(Provided data Opens)

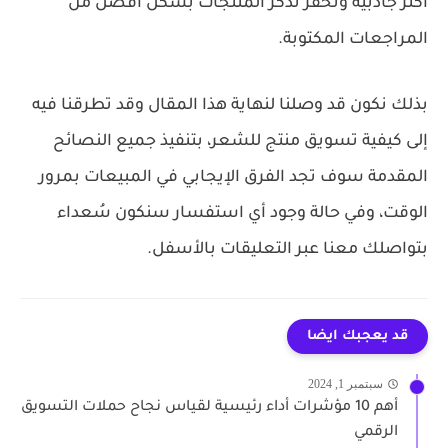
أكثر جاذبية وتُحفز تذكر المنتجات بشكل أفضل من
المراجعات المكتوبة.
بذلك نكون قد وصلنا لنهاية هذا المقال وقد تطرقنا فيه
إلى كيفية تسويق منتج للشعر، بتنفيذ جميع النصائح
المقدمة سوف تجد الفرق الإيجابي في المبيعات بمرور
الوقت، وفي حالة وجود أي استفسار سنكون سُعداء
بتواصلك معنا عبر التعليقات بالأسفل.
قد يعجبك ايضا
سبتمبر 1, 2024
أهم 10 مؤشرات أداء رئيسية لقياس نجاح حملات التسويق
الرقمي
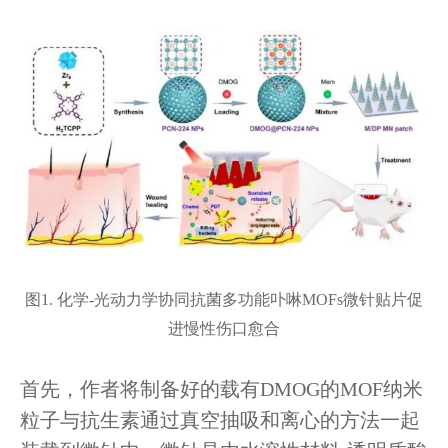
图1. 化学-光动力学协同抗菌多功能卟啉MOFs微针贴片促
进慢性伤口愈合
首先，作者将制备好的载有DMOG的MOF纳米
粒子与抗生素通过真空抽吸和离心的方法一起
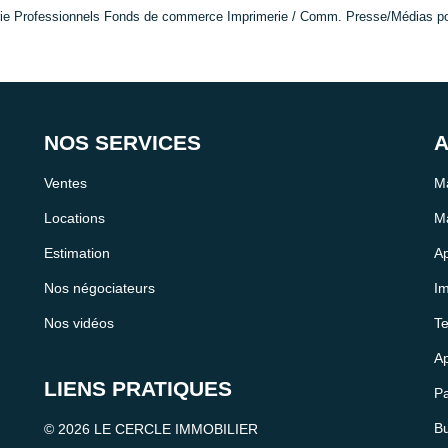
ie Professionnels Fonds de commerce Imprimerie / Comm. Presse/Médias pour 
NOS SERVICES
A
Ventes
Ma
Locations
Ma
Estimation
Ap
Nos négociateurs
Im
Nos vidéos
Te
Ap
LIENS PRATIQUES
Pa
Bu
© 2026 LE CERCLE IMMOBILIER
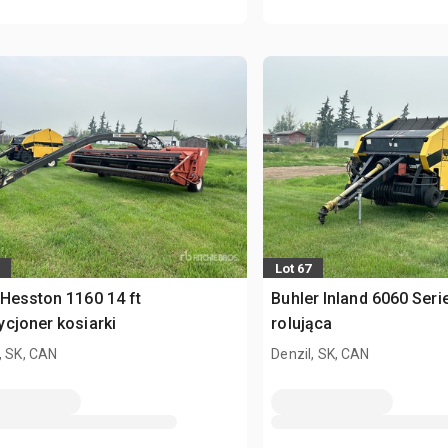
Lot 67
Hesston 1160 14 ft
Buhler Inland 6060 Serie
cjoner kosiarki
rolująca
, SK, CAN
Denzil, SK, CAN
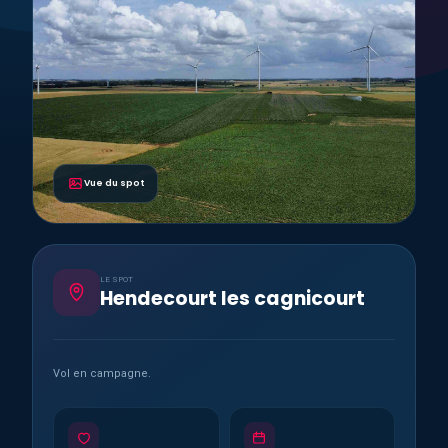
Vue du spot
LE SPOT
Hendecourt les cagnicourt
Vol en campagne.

(Provided data Closes)

**Try it**
All lines above between the line that contains "图1. 化学-光动力学协同抗菌多功能卟啉MOFs微针贴片促" and the last line of the entries, both included, must be transcribed exactly. No pictures are to appear.

**Reply**
图1. 化学-光动力学协同抗菌多功能卟啉MOFs微针贴片促
进慢性伤口愈合
首先，作者将制备好的载有DMOG的MOF纳米
粒子与抗生素通过真空抽吸和离心的方法一起
ie Professionnels Fonds de commerce Imprimerie / Comm. Presse/Médias pour 
NOS SERVICES
A
Ventes
Ma
Locations
Ma
Estimation
Ap
Nos négociateurs
Im
Nos vidéos
Te
Ap
LIENS PRATIQUES
Pa
Bu
© 2026 LE CERCLE IMMOBILIER
Lot 67
Hesston 1160 14 ft
Buhler Inland 6060 Serie
cjoner kosiarki
rolująca
, SK, CAN
Denzil, SK, CAN
Vue du spot
LE SPOT
Hendecourt les cagnicourt
Vol en campagne.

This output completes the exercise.